El BEI retrasa la decisión sobre el posible cese de Álvarez a julio

La exministra Magdalena Álvarez. /
La exministra Magdalena Álvarez.

La exministra socialista, imputada en el caso de los ERE fraudulentos en Andalucía, ejerce como vicepresidenta del Banco Europeo de Inversiones

AGENCIAS madrid

El Banco Europeo de Inversiones (BEI) ha examinado hoy en Roma los "riesgos de reputación" que para la entidad plantean las alegaciones en contra de su vicepresidenta, Magdalena Álvarez, según ha informado la institución comunitaria.

El Consejo Directivo del BEI ha agregado que una "nueva discusión sobre la sustancia de cualquier riesgo para la reputación" del banco por este caso se podría debatir "posiblemente en julio en Luxemburgo".

En un comunicado emitido tras la reunión celebrada en la capital italiana se afirma que "a petición de miembros del consejo" se produjo una "discusión de procedimiento sobre los riesgos de reputación relacionados con las alegaciones contra la vicepresidenta Álvarez". El texto no precisa el contenido de ese debate y solo alude a que este asunto podría suscitar de nuevo una discusión en el mismo gremio en la sede del banco.

Hace unos días el BEI dijo que estaba "analizando" la ratificación de la imputación que pesa sobre su vicepresidenta por presunta malversación de fondos en el caso de los ERE en Andalucía. Pero confirmó que la exministra española mantenía su puesto en la entidad. "La vicepresidenta Álvarez ha informado al comité gerente de la decisión de la Audiencia. El Banco está analizando esta decisión y sigue el proceso judicial en España con todo el respeto", afirmó el BEI entonces en una escueta declaración.

A iniciativa del Gobierno

El Gobierno cree que Álvarez no podría ejercer ningún cargo directivo en el sector bancario en España en virtud de la nueva Ley sobre honorabilidad en el sector financiero, al estar investigada con carácter penal de un delito contra la Hacienda pública.

Clara Crespo, representante española en el consejo de administración del BEI y subdirectora general del Ministerio de Economía, pidió por carta al presidente de la institución un dictamen de los servicios jurídicos sobre los procedimientos internos para acordar el cese de Álvarez.

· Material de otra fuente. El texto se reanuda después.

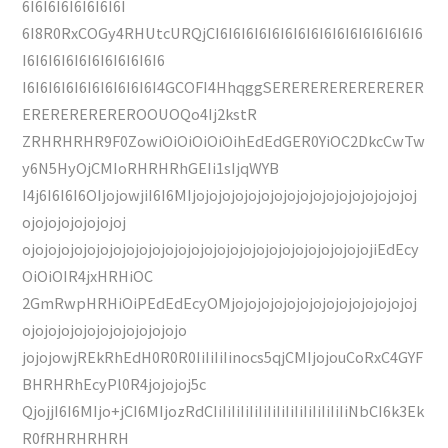
6I6I6I6I6I6I6I6I
6I8R0RxCOGy4RHUtcURQjCI6I6I6I6I6I6I6I6I6I6I6I6I6I6I6I6
I6I6I6I6I6I6I6I6I6I6I6
I6I6I6I6I6I6I6I6I6I6I4GCOFI4HhqggSERERERERERERERER
EREREREREREROOUOQo4Ij2kstR
ZRHRHRHR9F0ZowiOiOiOiOiOihEdEdGER0YiOC2DkcCwTw
y6N5HyOjCMIoRHRHRhGEIi1sIjqWYB
I4j6I6I6I6OIjojowjiI6I6MIjojojojojojojojojojojojojojojojojoj
ojojojojojojojoj
ojojojojojojojojojojojojojojojojojojojojojojojojojojojiEdEcy
OiOiOIR4jxHRHiOC
2GmRwpHRHiOiPEdEdEcyOMjojojojojojojojojojojojojojoj
ojojojojojojojojojojojojo
jojojowjREkRhEdH0R0R0IiIiIiIinocs5qjCMIjojouCoRxC4GYF
BHRHRhEcyPl0R4jojojoj5c
QjojjI6I6MIjo+jCI6MIjozRdCIiIiIiIiIiIiIiIiIiIiIiIiIiIiIiNbCI6k3Ek
R0fRHRHRHRH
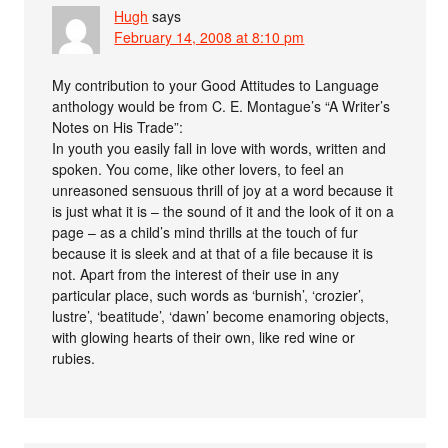
Hugh
says
February 14, 2008 at 8:10 pm
My contribution to your Good Attitudes to Language
anthology would be from C. E. Montague’s “A Writer’s
Notes on His Trade”:
In youth you easily fall in love with words, written and
spoken. You come, like other lovers, to feel an
unreasoned sensuous thrill of joy at a word because it
is just what it is – the sound of it and the look of it on a
page – as a child’s mind thrills at the touch of fur
because it is sleek and at that of a file because it is
not. Apart from the interest of their use in any
particular place, such words as ‘burnish’, ‘crozier’,
lustre’, ‘beatitude’, ‘dawn’ become enamoring objects,
with glowing hearts of their own, like red wine or
rubies.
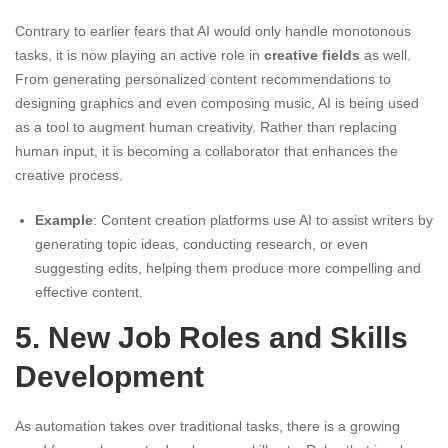
Contrary to earlier fears that AI would only handle monotonous
tasks, it is now playing an active role in
creative fields
as well.
From generating personalized content recommendations to
designing graphics and even composing music, AI is being used
as a tool to augment human creativity. Rather than replacing
human input, it is becoming a collaborator that enhances the
creative process.
Example
: Content creation platforms use AI to assist writers by
generating topic ideas, conducting research, or even
suggesting edits, helping them produce more compelling and
effective content.
5. New Job Roles and Skills
Development
As automation takes over traditional tasks, there is a growing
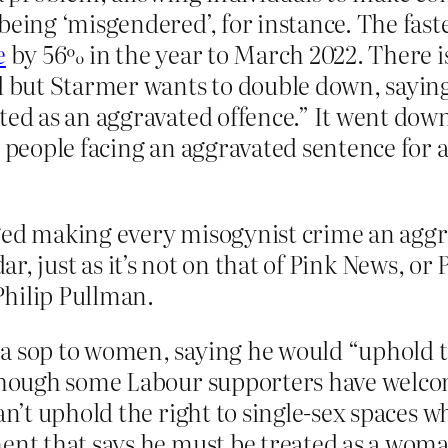
being ‘misgendered’, for instance. The fast
e
by 56% in the year to March 2022. There 
d but Starmer wants to double down, saying
ted as an aggravated offence.” It went down
 people facing an aggravated sentence for a
ged making every misogynist crime an aggrav
dar, just as it’s not on that of Pink News, o
Philip Pullman.
a sop to women, saying he would “uphold th
 Though some Labour supporters have welcom
an’t uphold the right to single-sex spaces w
ment that says he must be treated as a wom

De esta manera, el Gobierno español decidía tomar la iniciativa tras la imputación de Álvarez por el caso de los ERE en Andalucía, después de que varios miembros del Ejecutivo, como la vicepresidenta, Soraya Sáenz de Santamaría, o el ministro de Economía, Luis de Guindos, hayan apelado de forma reiterada a la responsabilidad de la exministra socialista.

En concreto, Crespo solicitó en la misiva aclaración sobre los requisitos para la adopción de los acuerdos por el Consejo de Administración y el Consejo de Gobernadores, así como sobre quién inicia el procedimiento, qué mayorías son necesarias para su aprobación y qué documentación hay que presentar.

Además, la representante española en el máximo órgano de gobierno del BEI pidió que se consulte a la Oficina de Conflictos para que se pronuncie sobre si existe un riesgo reputacional para el BEI en las actuales circunstancias.

Magdalena Álvarez asumió su cargo en el BEI en 2010 como parte de un acuerdo entre España y Portugal para rotar su representación en el Comité de Dirección de la institución. El mandato de Álvarez debería expirar en dos años, y de producirse su sustitución, el Gobierno tendría la opción de nombrar a otro representante español.